Loneliness and social isolation may be even greater threats to public health than obesity and other risk factors, according to an announcement from the association about her research.
“Being connected to others socially is widely considered a fundamental human need—crucial to both well-being and survival,” Holt-Lunstad said, adding that an increasing portion of the U.S. population now experiences isolation on a regular basis.
She cited statistics from the U.S. census that show more than a quarter of Americans live alone, more than half the population is unmarried, and marriage rates and the number of children per household has declined. As people retire, they also lose the connections they have in the workplace.
Social isolation puts people at risk for premature mortality, she said, presenting data from two meta-analyses. The evidence shows many countries are facing a “loneliness epidemic,” she said.

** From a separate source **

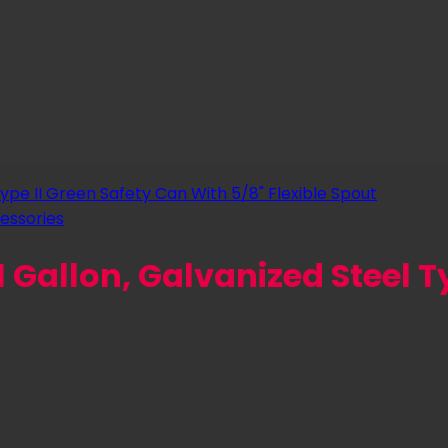
essories
 Gallon, Galvanized Steel Typ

Doctors can play a role in tackling the public health threat by asking patients about their social connections, she said. They can recommend patients use recreation centers and other social spaces that encourage people to gather and interact.
Patients who are socially isolated are more likely to get sick. For some patients, regular visits with a doctor may be among their only social interactions, so some health experts have called on physicians to measure loneliness like any other vital sign and assess it as part of a patient’s overall health. Phone calls, home visits or community programs can help patients and keep them healthier.